Similar content being viewed by others
Introduction
Essential genes are the genes that are indispensable for the maintenance of organisms. They play significant roles in many critical cellular processes and hence are also considered the foundation of cellular life1. A wide variety of in vivo and in vitro approaches, including single-gene knock-out, transposon mutagenesis, antisense RNA and RNA interference, have been employed to identify the essential genes2. During the past decade, the application of the next-generation sequencing technology in the transposon mutagenesis has also facilitated various methods in the identification of the essential genes, such as TrsDIS, INSeq, HITS and In-seq3. As a consequence, the increase of the available essential genes promoted a broad spectrum of subsequent studies of essential genes, which are aiming at investigating the characteristics of the essential and nonessential genes. For instance, the essential genes are preferentially situated at the leading strand as well as in the cytoplasm and enriched in protein complexes and enzymes4,5,6,7. Therefore, these outcomes have led to a development of the predictive models to identify the essential genes8,9,10,11. Additionally, the knowledge about the essential genes helps us to determine the universal minimal set of genes to sustain life and develop novel antibiotics to treat pathogenic bacterial infections, which will support the advancement of the pharmaceutical industry as well as the synthetic biology12.

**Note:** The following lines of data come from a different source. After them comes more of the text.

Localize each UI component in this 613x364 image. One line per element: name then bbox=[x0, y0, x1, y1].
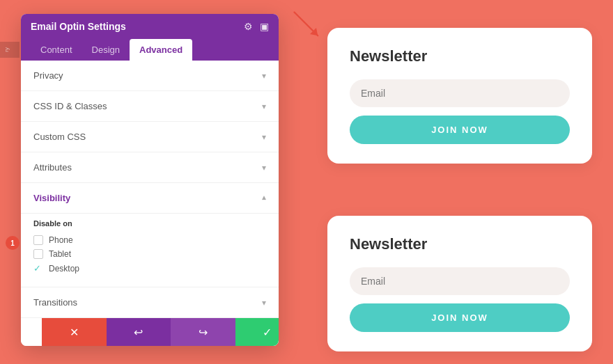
email-input-bottom[interactable] bbox=[350, 267, 570, 295]
css-id-chevron: ▾ bbox=[262, 102, 266, 111]
section-privacy[interactable]: Privacy ▾ bbox=[21, 61, 279, 91]
cancel-button[interactable]: ✕ bbox=[42, 318, 107, 346]
attributes-label: Attributes bbox=[33, 162, 72, 173]
visibility-chevron: ▾ bbox=[262, 193, 266, 203]
privacy-label: Privacy bbox=[33, 70, 63, 81]
phone-checkbox[interactable] bbox=[33, 235, 43, 245]
join-now-button-top[interactable]: JOIN NOW bbox=[350, 116, 570, 144]
tab-design[interactable]: Design bbox=[82, 39, 130, 61]
section-visibility[interactable]: Visibility ▾ bbox=[21, 183, 279, 214]
confirm-button[interactable]: ✓ bbox=[235, 318, 279, 346]
settings-icon[interactable]: ⚙ bbox=[244, 21, 253, 32]
email-input-top[interactable] bbox=[350, 79, 570, 107]
attributes-chevron: ▾ bbox=[262, 163, 266, 173]
settings-panel: Email Optin Settings ⚙ ▣ Content Design … bbox=[21, 14, 279, 346]
custom-css-chevron: ▾ bbox=[262, 132, 266, 142]
privacy-chevron: ▾ bbox=[262, 71, 266, 81]
section-custom-css[interactable]: Custom CSS ▾ bbox=[21, 122, 279, 152]
panel-title: Email Optin Settings bbox=[31, 21, 126, 32]
visibility-label: Visibility bbox=[33, 193, 70, 203]
checkbox-row-desktop: ✓ Desktop bbox=[33, 261, 266, 276]
tablet-checkbox[interactable] bbox=[33, 249, 43, 259]
checkbox-row-tablet: Tablet bbox=[33, 247, 266, 261]
transitions-chevron: ▾ bbox=[262, 298, 266, 308]
tablet-label: Tablet bbox=[49, 249, 71, 259]
desktop-checkmark: ✓ bbox=[33, 263, 43, 274]
join-now-button-bottom[interactable]: JOIN NOW bbox=[350, 303, 570, 332]
transitions-label: Transitions bbox=[33, 297, 77, 308]
undo-button[interactable]: ↩ bbox=[107, 318, 171, 346]
bottom-bar: ✕ ↩ ↪ ✓ bbox=[42, 318, 279, 346]
expand-icon[interactable]: ▣ bbox=[260, 21, 269, 32]
visibility-content: Disable on Phone Tablet ✓ Desktop bbox=[21, 214, 279, 287]
checkbox-row-phone: Phone bbox=[33, 233, 266, 247]
newsletter-card-top: Newsletter JOIN NOW bbox=[327, 28, 592, 164]
newsletter-card-bottom: Newsletter JOIN NOW bbox=[327, 216, 592, 351]
tab-advanced[interactable]: Advanced bbox=[130, 39, 192, 61]
redo-button[interactable]: ↪ bbox=[171, 318, 235, 346]
phone-label: Phone bbox=[49, 235, 73, 245]
css-id-label: CSS ID & Classes bbox=[33, 101, 107, 111]
panel-header-icons: ⚙ ▣ bbox=[244, 21, 269, 32]
custom-css-label: Custom CSS bbox=[33, 132, 86, 142]
desktop-label: Desktop bbox=[49, 264, 79, 274]
panel-tabs: Content Design Advanced bbox=[21, 39, 279, 61]
section-attributes[interactable]: Attributes ▾ bbox=[21, 152, 279, 183]
badge-1: 1 bbox=[6, 236, 20, 250]
newsletter-title-bottom: Newsletter bbox=[350, 235, 570, 253]
panel-content: Privacy ▾ CSS ID & Classes ▾ Custom CSS … bbox=[21, 61, 279, 346]
section-transitions[interactable]: Transitions ▾ bbox=[21, 287, 279, 318]
section-css-id[interactable]: CSS ID & Classes ▾ bbox=[21, 91, 279, 122]
disable-on-label: Disable on bbox=[33, 219, 266, 228]
tab-content[interactable]: Content bbox=[31, 39, 82, 61]
newsletter-title-top: Newsletter bbox=[350, 47, 570, 65]
panel-header: Email Optin Settings ⚙ ▣ bbox=[21, 14, 279, 39]
sidebar-hint: ry bbox=[0, 42, 20, 58]
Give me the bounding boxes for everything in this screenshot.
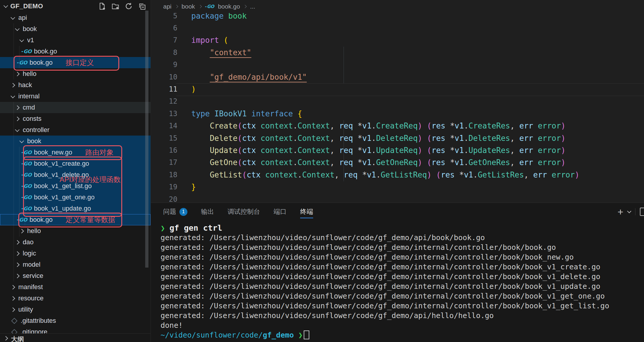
panel-tab-调试控制台[interactable]: 调试控制台 — [228, 203, 260, 221]
panel-tab-输出[interactable]: 输出 — [201, 203, 214, 221]
tree-item-service[interactable]: service — [0, 270, 151, 281]
tree-item-utility[interactable]: utility — [0, 304, 151, 315]
new-terminal-icon[interactable]: + — [617, 207, 623, 217]
tree-item-book[interactable]: book — [0, 136, 151, 147]
code-line-20[interactable]: 20 — [151, 193, 644, 203]
panel-icon-clipped[interactable] — [640, 208, 644, 216]
git-file-icon — [11, 317, 17, 324]
chevron-down-icon[interactable] — [627, 209, 631, 213]
tree-item-book_v1_create.go[interactable]: GObook_v1_create.go — [0, 158, 151, 169]
chevron-right-icon — [11, 285, 15, 289]
code-text: } — [177, 183, 196, 191]
tree-item-label: dao — [23, 238, 34, 246]
code-line-12[interactable]: 12 — [151, 95, 644, 108]
tree-item-book.go[interactable]: GObook.go定义常量等数据 — [0, 214, 151, 225]
tree-indent-guide — [14, 23, 14, 79]
tree-item-dao[interactable]: dao — [0, 237, 151, 248]
chevron-down-icon — [15, 26, 20, 31]
code-line-14[interactable]: 14 Create(ctx context.Context, req *v1.C… — [151, 120, 644, 132]
tree-item-book_new.go[interactable]: GObook_new.go路由对象 — [0, 147, 151, 158]
line-number: 13 — [151, 110, 177, 118]
code-line-6[interactable]: 6 — [151, 22, 644, 34]
go-file-icon: GO — [21, 149, 32, 155]
code-line-16[interactable]: 16 Update(ctx context.Context, req *v1.U… — [151, 144, 644, 156]
chevron-right-icon — [11, 83, 15, 87]
panel-tab-端口[interactable]: 端口 — [274, 203, 287, 221]
line-number: 20 — [151, 195, 177, 203]
go-file-icon: GO — [21, 172, 32, 178]
chevron-right-icon — [15, 240, 20, 245]
outline-section-header[interactable]: 大纲 — [0, 333, 151, 342]
panel-tab-bar: 问题1输出调试控制台端口终端+ — [151, 203, 644, 221]
tree-item-hack[interactable]: hack — [0, 79, 151, 91]
terminal[interactable]: ❯ gf gen ctrlgenerated: /Users/liwenzhou… — [161, 223, 609, 340]
breadcrumb-item[interactable]: ... — [250, 3, 255, 10]
go-file-icon: GO — [205, 4, 214, 9]
chevron-right-icon — [198, 5, 202, 8]
tree-item-label: book_v1_get_one.go — [34, 193, 95, 201]
tree-item-book.go[interactable]: GObook.go接口定义 — [0, 57, 151, 68]
tree-item-cmd[interactable]: cmd — [0, 102, 151, 113]
tree-item-api[interactable]: api — [0, 12, 151, 23]
code-line-11[interactable]: 11) — [151, 83, 644, 95]
annotation-text: 接口定义 — [66, 58, 94, 67]
sidebar-scrollbar[interactable] — [145, 11, 148, 268]
code-text: type IBookV1 interface { — [177, 109, 302, 118]
code-area[interactable]: 5package book67import (8 "context"910 "g… — [151, 10, 644, 203]
code-line-9[interactable]: 9 — [151, 59, 644, 71]
tree-item-book_v1_get_one.go[interactable]: GObook_v1_get_one.go — [0, 192, 151, 203]
tree-item-manifest[interactable]: manifest — [0, 281, 151, 293]
code-line-8[interactable]: 8 "context" — [151, 46, 644, 58]
breadcrumb-item[interactable]: book.go — [218, 3, 240, 10]
breadcrumb-item[interactable]: api — [163, 3, 171, 10]
terminal-line: generated: /Users/liwenzhou/video/sunflo… — [161, 272, 609, 281]
code-line-18[interactable]: 18 GetList(ctx context.Context, req *v1.… — [151, 169, 644, 181]
panel-tab-label: 终端 — [300, 207, 313, 216]
tree-item-label: consts — [23, 115, 42, 123]
terminal-line: generated: /Users/liwenzhou/video/sunflo… — [161, 301, 609, 311]
code-text: Update(ctx context.Context, req *v1.Upda… — [177, 146, 565, 155]
code-line-13[interactable]: 13type IBookV1 interface { — [151, 108, 644, 120]
terminal-line: generated: /Users/liwenzhou/video/sunflo… — [161, 242, 609, 252]
tree-item-controller[interactable]: controller — [0, 124, 151, 136]
code-line-17[interactable]: 17 GetOne(ctx context.Context, req *v1.G… — [151, 157, 644, 169]
tree-item-label: book.go — [34, 48, 57, 55]
tree-item-hello[interactable]: hello — [0, 68, 151, 79]
line-number: 18 — [151, 171, 177, 179]
code-line-19[interactable]: 19} — [151, 181, 644, 193]
tree-item-label: service — [23, 272, 43, 280]
tree-item-logic[interactable]: logic — [0, 248, 151, 259]
editor-pane: apibookGObook.go... 5package book67impor… — [151, 0, 644, 203]
tree-item-label: book.go — [30, 216, 53, 224]
code-text: Create(ctx context.Context, req *v1.Crea… — [177, 121, 565, 130]
new-folder-icon[interactable] — [112, 2, 119, 10]
code-line-15[interactable]: 15 Delete(ctx context.Context, req *v1.D… — [151, 132, 644, 144]
chevron-right-icon — [15, 105, 20, 110]
code-line-7[interactable]: 7import ( — [151, 34, 644, 46]
tree-item-internal[interactable]: internal — [0, 91, 151, 102]
refresh-icon[interactable] — [125, 2, 133, 10]
tree-item-model[interactable]: model — [0, 259, 151, 270]
collapse-all-icon[interactable] — [138, 2, 146, 10]
explorer-section-header[interactable]: GF_DEMO — [0, 0, 151, 12]
tree-item-v1[interactable]: v1 — [0, 35, 151, 46]
tree-item-label: book.go — [30, 59, 53, 66]
tree-item-book_v1_update.go[interactable]: GObook_v1_update.go — [0, 203, 151, 214]
code-line-10[interactable]: 10 "gf_demo/api/book/v1" — [151, 71, 644, 83]
tree-item-consts[interactable]: consts — [0, 113, 151, 124]
panel-tab-问题[interactable]: 问题1 — [163, 203, 187, 221]
code-text: GetOne(ctx context.Context, req *v1.GetO… — [177, 158, 565, 167]
tree-item-hello[interactable]: hello — [0, 225, 151, 237]
chevron-right-icon — [175, 5, 178, 8]
tree-item-.gitattributes[interactable]: .gitattributes — [0, 315, 151, 326]
tree-item-book.go[interactable]: GObook.go — [0, 46, 151, 57]
panel-tab-终端[interactable]: 终端 — [300, 203, 313, 221]
tree-item-label: logic — [23, 250, 36, 257]
terminal-line: generated: /Users/liwenzhou/video/sunflo… — [161, 262, 609, 272]
outline-label: 大纲 — [11, 335, 24, 342]
tree-item-label: api — [18, 14, 27, 22]
tree-item-book[interactable]: book — [0, 23, 151, 35]
new-file-icon[interactable] — [98, 2, 106, 10]
tree-item-resource[interactable]: resource — [0, 293, 151, 304]
breadcrumb-item[interactable]: book — [182, 3, 195, 10]
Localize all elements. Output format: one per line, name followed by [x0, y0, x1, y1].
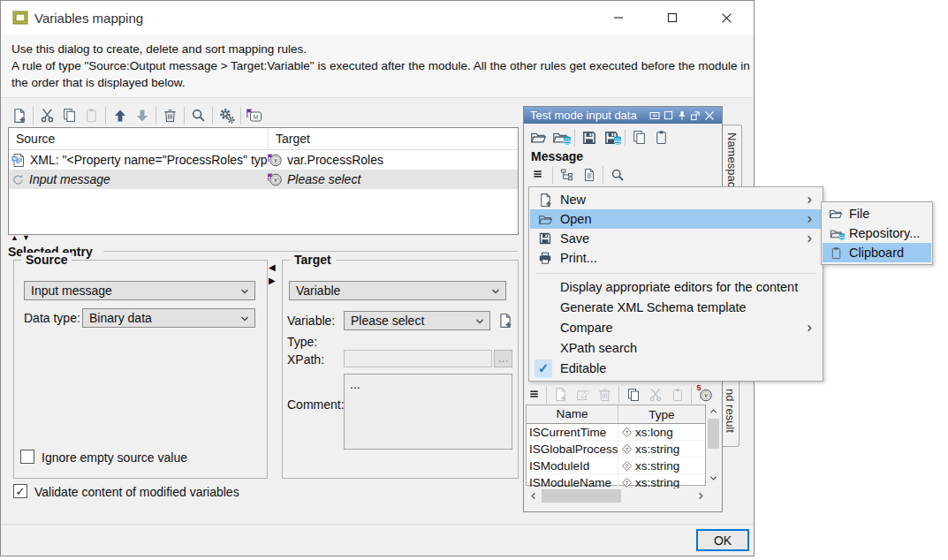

It is well known that the rates of evolution have significant variations among protein-coding genes. If a protein plays a significant role in the cellular life, it should be under rigorous functional or structural constraints in response to the strong purifying (negative) selective pressure13. And its direct manifestation is the restriction of amino acid changes. The key principle for the identification of the essential genes is that the function absence of normal genes results in lethality or infertility in some special conditions2. Given these results, it is likely that the essential genes have a greater level of purifying selection pressure during the natural evolution. Some previous studies have reported that the essentiality of proteins plays an important role in the rates of evolution. Koonin et al. performed a genome-wide evolutionary analysis in three bacterial species, including Escherichia coli, Helicobacter pylori and Neisseria meningitides and found that the essential genes are evolutionarily conserved than the nonessential genes14. However, due to the limitation of data size at the time, a subset of the essential genes in their work were putative assumed based on the functional characteristics, rather than confirmed by experiments. Guo et al. also analyzed 16 different biological features on the evolutionary rate and found that function essentiality is one of main contributors to the protein evolutionary rate variation15.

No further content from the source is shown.